I have a list of columns in a Pandas DataFrame and looking to create a list of certain columns without manual entry.
My issue is that I am learning and not knowledgable enough yet.
I have tried searching around the internet but nothing was quite my case. I apologize if there is a duplicate.
The list I am trying to cut from looks like this:
['model',
'displ',
'cyl',
'trans',
'drive',
'fuel',
'veh_class',
'air_pollution_score',
'city_mpg',
'hwy_mpg',
'cmb_mpg',
'greenhouse_gas_score',
'smartway']
Here is the code that I wrote on my own: dataframe.columns.tolist()[:6,8:10,11]
In this case scenario I am trying to select everything but 'air_pollution_score' and 'greenhouse_gas_score'
My ultimate goal is to understand the syntax and how to select pieces of a list.
You could do that, or you could just use drop to remove the columns you don't want:
dataframe.drop(['air_pollution_score', 'greenhouse_gas_score'], axis=1).columns
Note that you need to specify axis=1 so that pandas knows you want to remove columns, not rows.
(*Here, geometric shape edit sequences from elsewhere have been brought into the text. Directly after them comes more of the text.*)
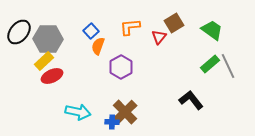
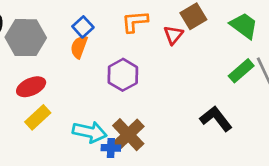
orange semicircle: (98, 46) -> (79, 47), moved
yellow rectangle: (44, 61) -> (38, 117), moved
cyan arrow: (78, 112) -> (90, 132), moved

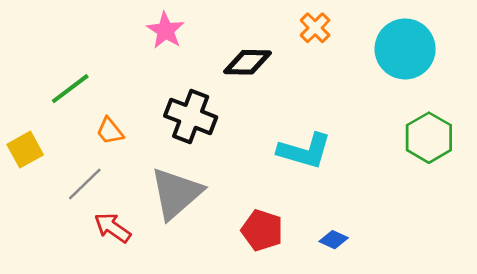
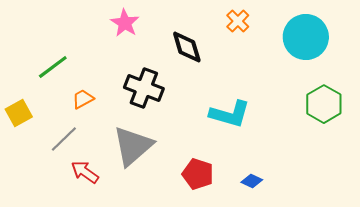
black diamond: (248, 62) -> (187, 47), turned 72
orange trapezoid: (110, 131) -> (83, 99), turned 100

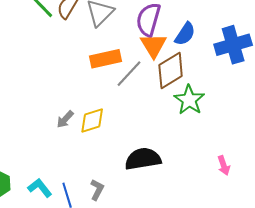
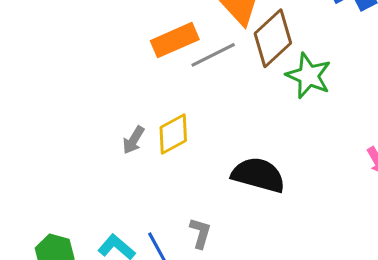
gray line: (129, 74) -> (213, 55), turned 32
black semicircle: (143, 159) -> (258, 175), turned 36

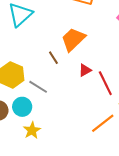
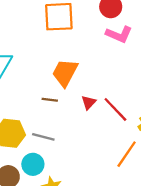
brown line: (53, 58) -> (50, 100), turned -32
Even if you wanted to use list syntax, I would say that it's better to use a list comprehension instead; something like this:
exclude_columns = ['air_pollution_score', 'greenhouse_gas_score']
[col for col in dataframe.columns if col not in exclude_columns]
This gets all the columns in the dataframe unless they are present in exclude_columns.
Let's say df is your dataframe. You can actually use filters and lambda, though it quickly becomes too long. I present this as a "one-liner" alternative to the answer of #gmds.
df[
list(filter(
lambda x: ('air_pollution_score' not in x) and ('greenhouse_gas_x' not in x),
df.columns.values
))
]
What's happening here are:
filter applies a function to a list to only include elements following a defined function/
We defined that function using lambda to only check if 'air_pollution_score' or 'greenhouse_gas_x' are in the list.
We're filtering on the df.columns.values list; so the resulting list will only retain the elements that weren't the ones we mentioned.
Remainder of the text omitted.